La muñeca más rota que nunca

No es para estar recordando tanto como para lograr olvidarlo, discernimientos de lógica que no puedo concretar y se quedan en abstractas metas, pero lo recuerdo todo, como suelen decir, como si hubiera sido ayer.

Recuerdo cada recuerdo, me dejo llevar, me alegro y luego me suelto a llorar.


No podría culparte del todo, lo acepto, quiero un nuevo hogar, un nuevo par de brazos al abrazar, una emoción nueva y limpia sin vicios del pasado, pero al mismo tiempo no te quiero dejar.


Estás como clavada, como en raíces, como en principios, como en el aire, aún vivo como un conejo escarbando 'zanahoria-amor-patricia', pero empiezo a buscar un cuerpo aéreo, ligero, evolucionado para poder volar.


Y como los cimientos de una casa, está la cal de tu fragancia, pero el techo está en otro lugar.


Eres antaño, armonía y melancolía, sabes que nadie a ti puede ser igual, pero no puedo evitar pensarme con alguien más, que lo siento tanto, pero ya también tiene nombre y apellido.


¿Qué puedo hacer?
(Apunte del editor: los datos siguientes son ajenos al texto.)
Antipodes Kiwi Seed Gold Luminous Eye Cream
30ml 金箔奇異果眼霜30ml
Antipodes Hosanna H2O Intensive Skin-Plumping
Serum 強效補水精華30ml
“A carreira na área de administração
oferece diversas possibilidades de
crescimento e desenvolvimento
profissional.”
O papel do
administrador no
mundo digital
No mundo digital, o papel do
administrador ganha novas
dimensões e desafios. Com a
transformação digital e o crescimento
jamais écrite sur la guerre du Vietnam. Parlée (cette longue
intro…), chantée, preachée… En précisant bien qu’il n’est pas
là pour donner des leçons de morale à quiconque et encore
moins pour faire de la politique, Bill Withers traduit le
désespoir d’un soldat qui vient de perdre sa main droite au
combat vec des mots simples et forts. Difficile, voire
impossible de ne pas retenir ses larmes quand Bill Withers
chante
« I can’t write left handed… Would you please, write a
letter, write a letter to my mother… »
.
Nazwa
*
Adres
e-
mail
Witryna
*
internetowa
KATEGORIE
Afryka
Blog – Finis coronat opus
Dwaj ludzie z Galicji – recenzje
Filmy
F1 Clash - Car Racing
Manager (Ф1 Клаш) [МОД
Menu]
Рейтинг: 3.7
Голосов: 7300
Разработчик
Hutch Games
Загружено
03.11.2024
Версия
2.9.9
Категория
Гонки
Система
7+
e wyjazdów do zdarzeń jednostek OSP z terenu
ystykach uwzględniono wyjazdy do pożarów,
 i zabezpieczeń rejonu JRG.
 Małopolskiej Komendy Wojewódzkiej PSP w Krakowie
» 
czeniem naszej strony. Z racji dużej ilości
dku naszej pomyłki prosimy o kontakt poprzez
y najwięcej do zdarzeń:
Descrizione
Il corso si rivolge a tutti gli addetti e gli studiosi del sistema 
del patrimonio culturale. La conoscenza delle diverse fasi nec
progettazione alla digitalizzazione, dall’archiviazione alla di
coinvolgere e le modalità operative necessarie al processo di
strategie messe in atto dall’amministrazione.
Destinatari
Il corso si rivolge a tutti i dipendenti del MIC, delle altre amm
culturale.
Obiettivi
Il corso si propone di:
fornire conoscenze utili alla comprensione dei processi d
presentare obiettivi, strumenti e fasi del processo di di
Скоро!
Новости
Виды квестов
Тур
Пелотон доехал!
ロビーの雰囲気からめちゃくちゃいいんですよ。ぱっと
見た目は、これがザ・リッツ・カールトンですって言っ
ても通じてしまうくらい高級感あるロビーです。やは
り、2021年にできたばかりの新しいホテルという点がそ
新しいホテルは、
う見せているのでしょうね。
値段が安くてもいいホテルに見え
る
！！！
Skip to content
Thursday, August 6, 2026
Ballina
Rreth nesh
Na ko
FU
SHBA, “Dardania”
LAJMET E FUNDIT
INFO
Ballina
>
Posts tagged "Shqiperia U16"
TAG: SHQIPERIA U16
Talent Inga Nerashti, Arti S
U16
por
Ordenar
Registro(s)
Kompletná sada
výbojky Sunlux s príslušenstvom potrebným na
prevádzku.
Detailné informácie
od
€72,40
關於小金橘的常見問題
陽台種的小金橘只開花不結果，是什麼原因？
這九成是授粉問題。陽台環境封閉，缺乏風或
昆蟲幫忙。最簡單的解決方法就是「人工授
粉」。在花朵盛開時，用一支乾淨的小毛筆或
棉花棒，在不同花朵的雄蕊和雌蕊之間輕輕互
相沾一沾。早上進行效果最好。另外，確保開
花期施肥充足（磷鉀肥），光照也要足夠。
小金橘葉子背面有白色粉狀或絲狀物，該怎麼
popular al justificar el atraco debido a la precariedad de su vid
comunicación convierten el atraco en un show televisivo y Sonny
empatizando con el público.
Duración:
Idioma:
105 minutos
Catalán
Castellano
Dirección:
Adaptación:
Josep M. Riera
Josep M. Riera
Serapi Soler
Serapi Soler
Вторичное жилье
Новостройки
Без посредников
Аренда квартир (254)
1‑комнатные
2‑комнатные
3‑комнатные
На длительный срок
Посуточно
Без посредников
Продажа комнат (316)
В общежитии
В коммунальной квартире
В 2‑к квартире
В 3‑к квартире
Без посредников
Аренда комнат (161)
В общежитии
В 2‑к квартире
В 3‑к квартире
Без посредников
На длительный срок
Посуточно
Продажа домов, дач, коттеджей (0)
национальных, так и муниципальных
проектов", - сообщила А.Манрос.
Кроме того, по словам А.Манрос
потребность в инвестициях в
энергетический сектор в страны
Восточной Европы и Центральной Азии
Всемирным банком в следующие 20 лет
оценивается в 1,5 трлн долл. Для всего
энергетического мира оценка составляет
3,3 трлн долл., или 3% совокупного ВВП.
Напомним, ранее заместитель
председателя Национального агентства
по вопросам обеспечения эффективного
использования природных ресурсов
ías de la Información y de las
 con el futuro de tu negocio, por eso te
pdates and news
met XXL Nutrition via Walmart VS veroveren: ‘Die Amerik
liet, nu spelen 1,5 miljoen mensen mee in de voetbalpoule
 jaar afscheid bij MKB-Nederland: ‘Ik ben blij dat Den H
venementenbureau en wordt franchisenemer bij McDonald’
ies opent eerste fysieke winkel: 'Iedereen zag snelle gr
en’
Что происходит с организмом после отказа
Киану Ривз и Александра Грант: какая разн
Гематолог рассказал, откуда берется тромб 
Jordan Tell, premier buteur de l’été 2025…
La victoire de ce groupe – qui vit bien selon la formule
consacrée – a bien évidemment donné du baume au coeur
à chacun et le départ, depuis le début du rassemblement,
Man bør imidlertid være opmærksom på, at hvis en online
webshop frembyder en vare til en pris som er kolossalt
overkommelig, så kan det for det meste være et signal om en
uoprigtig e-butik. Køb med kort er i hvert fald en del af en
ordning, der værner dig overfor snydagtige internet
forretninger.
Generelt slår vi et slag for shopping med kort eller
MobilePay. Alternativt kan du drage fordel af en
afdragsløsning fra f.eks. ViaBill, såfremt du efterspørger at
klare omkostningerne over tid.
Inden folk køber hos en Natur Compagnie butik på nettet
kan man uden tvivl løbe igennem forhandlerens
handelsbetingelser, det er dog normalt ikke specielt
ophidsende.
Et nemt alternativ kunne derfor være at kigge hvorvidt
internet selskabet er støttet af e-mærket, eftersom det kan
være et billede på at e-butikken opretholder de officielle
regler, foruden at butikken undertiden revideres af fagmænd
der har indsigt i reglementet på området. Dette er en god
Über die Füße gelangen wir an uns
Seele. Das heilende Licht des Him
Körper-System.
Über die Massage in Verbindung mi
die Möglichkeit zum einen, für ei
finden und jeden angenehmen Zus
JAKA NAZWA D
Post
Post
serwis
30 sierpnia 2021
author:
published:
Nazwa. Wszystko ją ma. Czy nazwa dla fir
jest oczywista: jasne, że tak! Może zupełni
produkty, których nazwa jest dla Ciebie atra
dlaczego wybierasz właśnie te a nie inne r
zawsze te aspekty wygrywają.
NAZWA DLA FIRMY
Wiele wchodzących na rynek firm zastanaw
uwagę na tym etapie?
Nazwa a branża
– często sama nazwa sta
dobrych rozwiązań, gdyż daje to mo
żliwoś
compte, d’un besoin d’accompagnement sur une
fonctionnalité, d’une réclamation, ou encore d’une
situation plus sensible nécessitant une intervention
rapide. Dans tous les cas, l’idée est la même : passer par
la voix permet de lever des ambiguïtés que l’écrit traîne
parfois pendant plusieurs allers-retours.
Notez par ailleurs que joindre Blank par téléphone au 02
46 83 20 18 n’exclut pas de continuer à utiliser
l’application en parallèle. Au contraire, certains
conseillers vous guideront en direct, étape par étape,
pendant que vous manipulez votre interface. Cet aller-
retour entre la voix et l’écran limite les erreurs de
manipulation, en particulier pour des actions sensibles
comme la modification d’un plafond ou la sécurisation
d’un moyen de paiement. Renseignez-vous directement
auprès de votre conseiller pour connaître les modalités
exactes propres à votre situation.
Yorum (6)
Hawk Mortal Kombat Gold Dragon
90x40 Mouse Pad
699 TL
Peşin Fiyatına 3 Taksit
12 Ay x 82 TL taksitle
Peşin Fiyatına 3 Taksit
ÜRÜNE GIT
Hay tantas cosas que extraño mucho, cuando de chiquita iba al trabajo de mamá, pero no puedo volver las cosas, cada momento ha tenido su lugar y su tiempo, y el nuestro ha quedado atrás.


No quiero repetirlo mil veces, nos dimos amor con creces y no sé si eso volvería a pasarnos igual, pero te quiero, aún conmigo te llevo y quiero que aún fortalezcamos los lazos de nuestra amistad.